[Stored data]
★ ★ ★

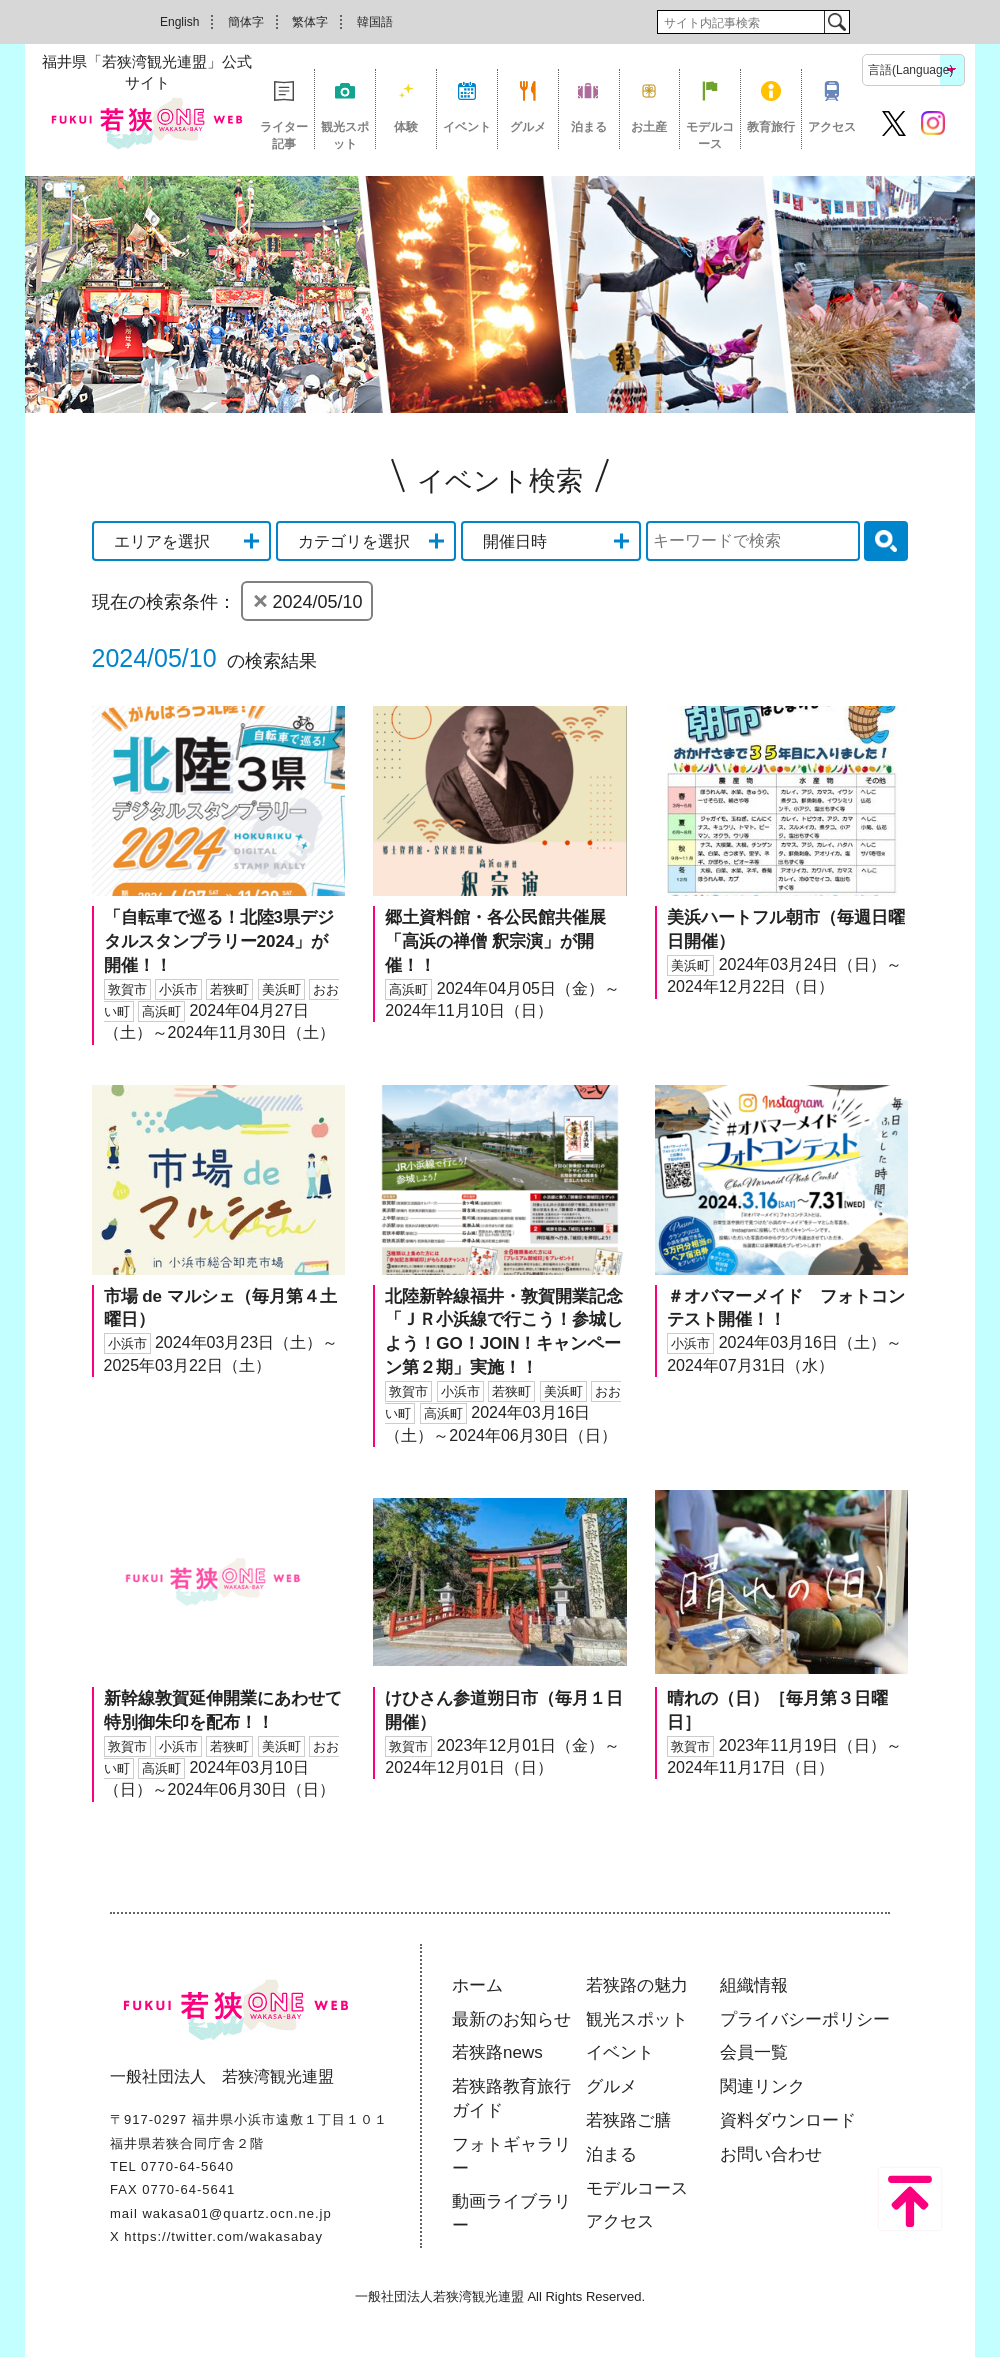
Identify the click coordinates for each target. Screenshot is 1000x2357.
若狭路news (497, 2052)
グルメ (528, 127)
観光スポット (345, 134)
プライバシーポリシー (805, 2019)
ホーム (477, 1985)
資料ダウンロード (788, 2120)
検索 (836, 22)
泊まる (589, 127)
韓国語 (375, 22)
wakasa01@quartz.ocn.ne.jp (236, 2213)
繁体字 (310, 22)
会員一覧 (754, 2052)
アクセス (832, 127)
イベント (467, 127)
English (179, 22)
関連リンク (762, 2086)
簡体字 (246, 22)
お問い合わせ (771, 2154)
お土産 (649, 127)
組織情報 (754, 1985)
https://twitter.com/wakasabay (223, 2236)
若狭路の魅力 (637, 1985)
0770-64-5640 (187, 2166)
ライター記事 (284, 134)
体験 (406, 127)
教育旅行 (771, 127)
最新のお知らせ (511, 2019)
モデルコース (710, 134)
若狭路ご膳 (628, 2120)
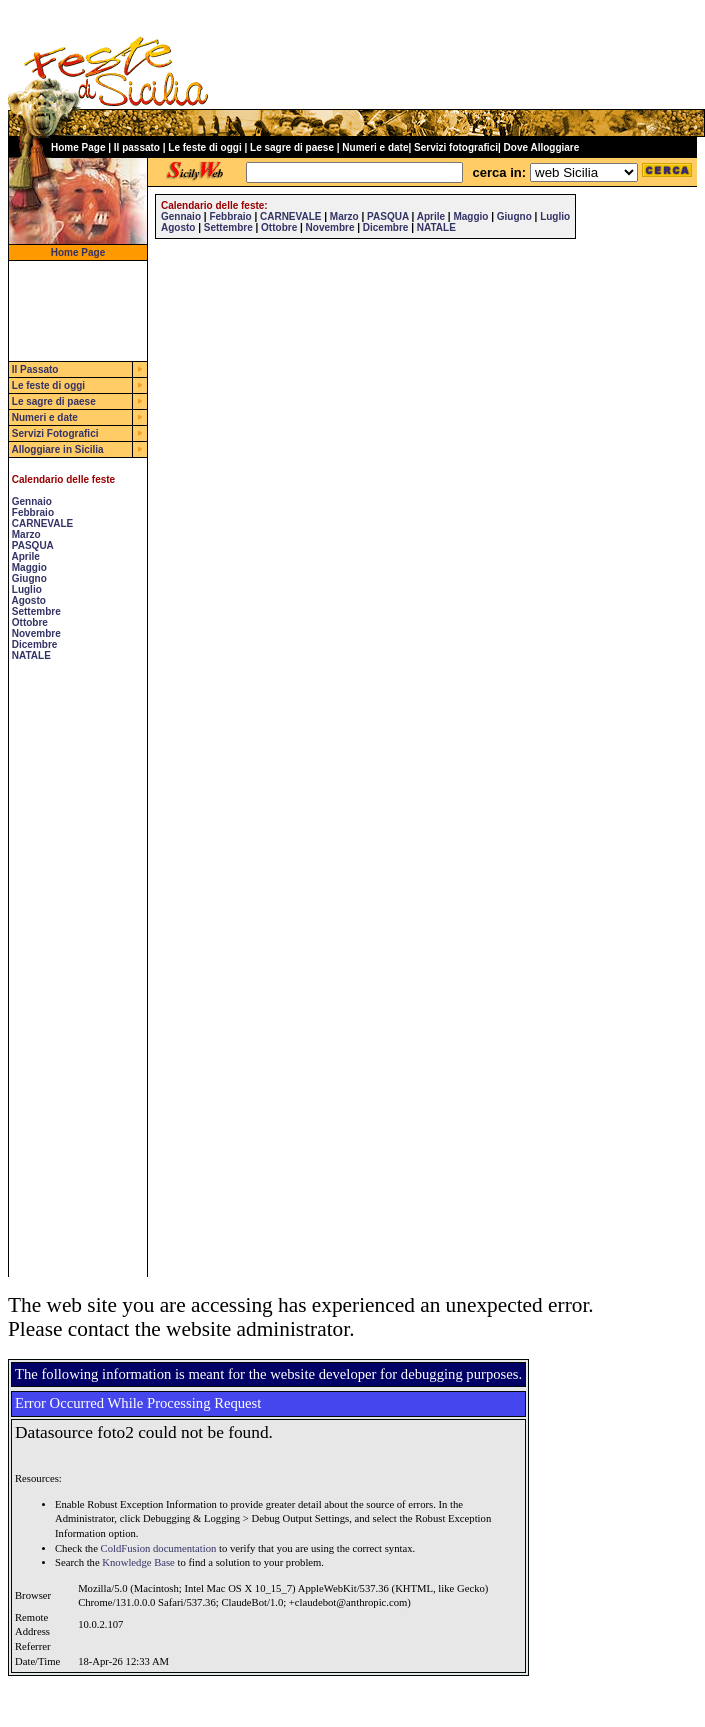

★ ★ ★

§ What you are asked to do
Give again, word for word, the lines from the one containing "0770-64-5640 (187, 2166)" through the last line of the entries, with pictures omitted and nothing added.

§ Task output
0770-64-5640 (187, 2166)
ライター記事 (284, 134)
体験 (406, 127)
教育旅行 (771, 127)
最新のお知らせ (511, 2019)
モデルコース (710, 134)
若狭路ご膳 (628, 2120)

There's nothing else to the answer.